Watson has chosen a profession that demands his attentiveness to detail and a long-term commitment: to become a doctor. He is a meticulous student who easily pays attention in class and gets good grades, but also frets about how he is going to explain things to his father if he gets into trouble. He is fussy about his environment and appearance and his books, fond of eating lemon cakes, and scoffs when Holmes admits he expected to master the violin in three days! (Everyone knows true skill takes a lot longer than that.) Watson is quite enthusiastic and easily falls in with Holmes, going along with his schemes and being in awe of his intellect. He cheers alongside the other students when Holmes defeats Dudley and finds the trophy, he gets Elizabeth to like him without much effort, and he even talks sweetly to the dog. He’s very curious about everything, but leaves problem-solving to Holmes more often than he tries it for himself. He admits that he’s not good at abstract problems, and struggles to come up with logical reasons for solving Holmes’ puzzle about the bear (“he’s white,” he exclaims, but only because “that’s the one color I haven’t tried!”).
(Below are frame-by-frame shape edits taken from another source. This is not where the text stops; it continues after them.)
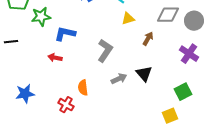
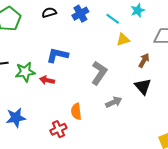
green star: (41, 17) -> (25, 72), moved
black triangle: (144, 74) -> (143, 86), moved
red cross: (66, 105) -> (58, 129), turned 35

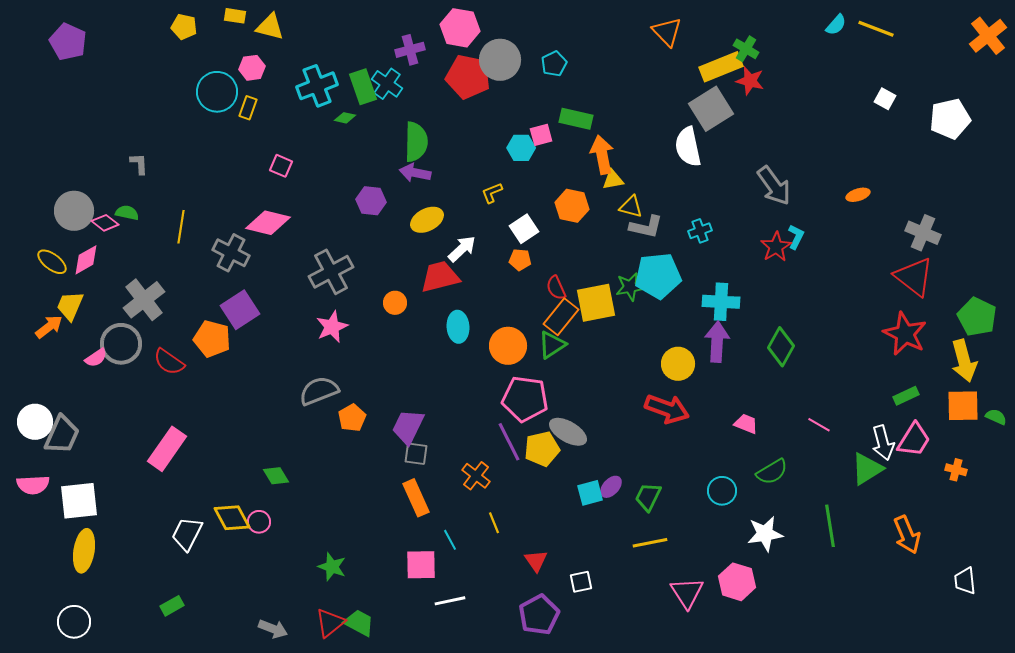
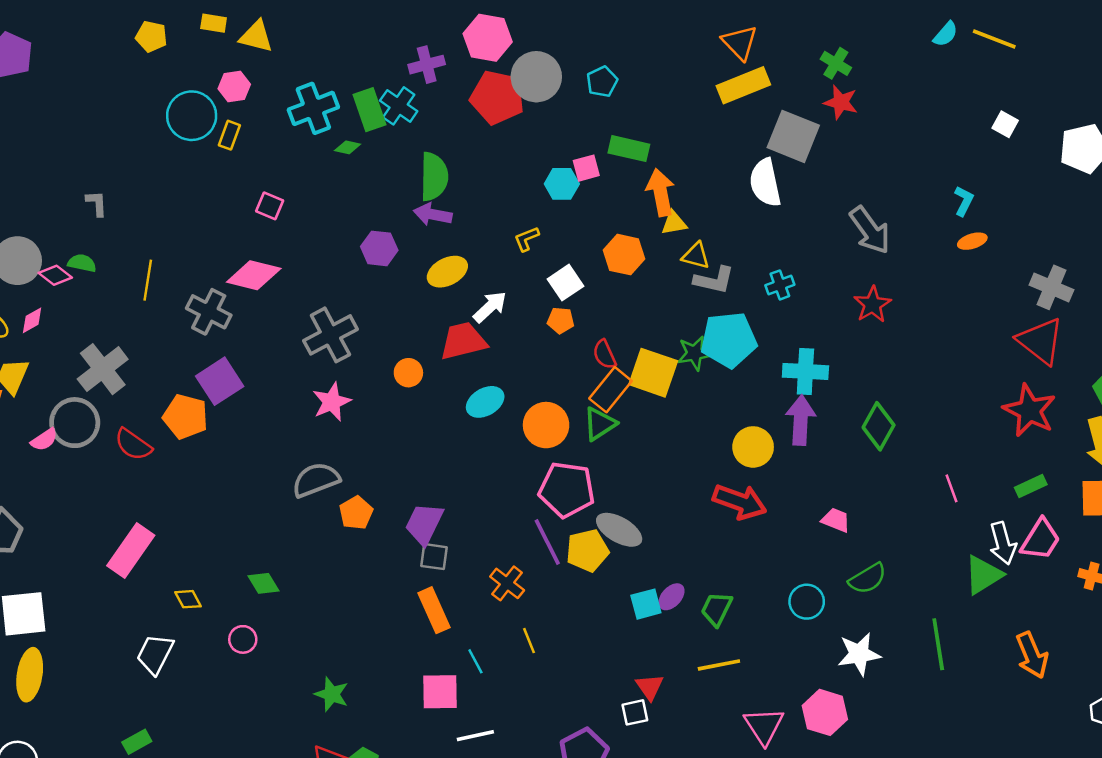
yellow rectangle: (721, 67) -> (743, 85), moved
gray square: (711, 109) -> (793, 136), turned -36
cyan L-shape: (796, 237) -> (964, 201), moved
pink diamond: (86, 260) -> (32, 320), size x0.7
yellow square: (596, 303) -> (653, 373), turned 30
cyan ellipse: (458, 327) -> (485, 402), turned 64
pink line: (819, 425) -> (952, 488), moved, turned 40
yellow diamond: (232, 518) -> (188, 599), moved, size x0.6
red triangle: (536, 561) -> (650, 687), moved

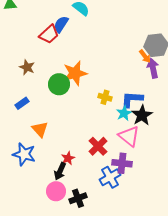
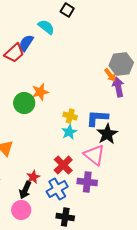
orange star: (75, 73) -> (40, 92), size x0.7
cyan star: (124, 113) -> (69, 132), moved
blue cross: (110, 177) -> (57, 189), moved
black cross: (78, 198) -> (65, 217), moved, turned 30

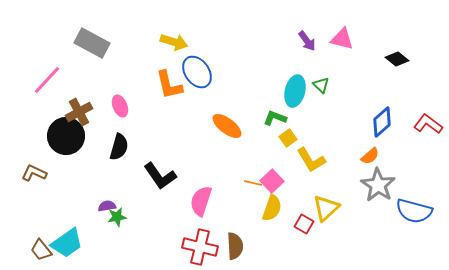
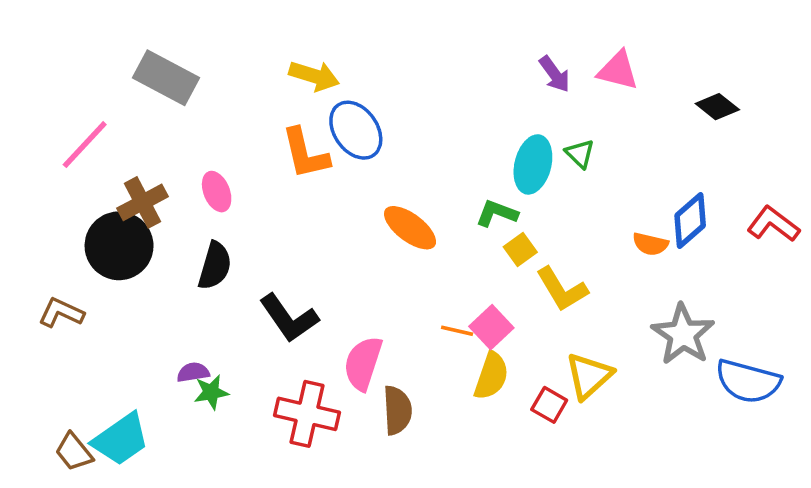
orange semicircle: (370, 156) -> (650, 244), moved, turned 54
brown semicircle: (235, 246) -> (397, 410), moved
red cross: (200, 247) -> (307, 414), moved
Watson prefers to keep his feet on the ground, but is also prone to a bit of wild theorizing now and again and enjoys puzzling over Holmes’ riddle – more often, however, he becomes fearful under stress and frets about how wrong everything is going and how it’s going to destroy his medical career and then he’ll be expelled and homeless and a failure. All of his worst-case scenarios are realistic and possible negative outcomes, which is what makes them inferior Ne.

Enneagram: 6w7 sp/so

Watson is more fearful than Elizabeth or Holmes—he is the one who worries about getting caught, getting found out by the professors, sneaking into the Library at night to do research, and thinks that he can kiss his future goodbye because Holmes is going to get him expelled. Nor does he want to go on dangerous adventures; he suggests going home and coming back to the alley “when it’s lighter outside” (not in the dead of night). When they find a bunch of lunatics inside the pyramid, Watson suggests going elsewhere before they get discovered. He often leaves the problem-solving to Holmes, and doesn’t initially trust himself to save his friend from the fire (but he rises to the occasion after all). Watson doesn’t take anything too personally, either. And he has an adventurous, over-indulgent side; he said London was quite different from home in the country, and he loved every minute of it—being thrust into life and its grand adventures. He is often eating, talking about food, or looking to his own comfort, but isn’t afraid to take risks either, including when he climbs on the back of the flying machine against his own better judgment (and then complains about sinking when they land in the Thames).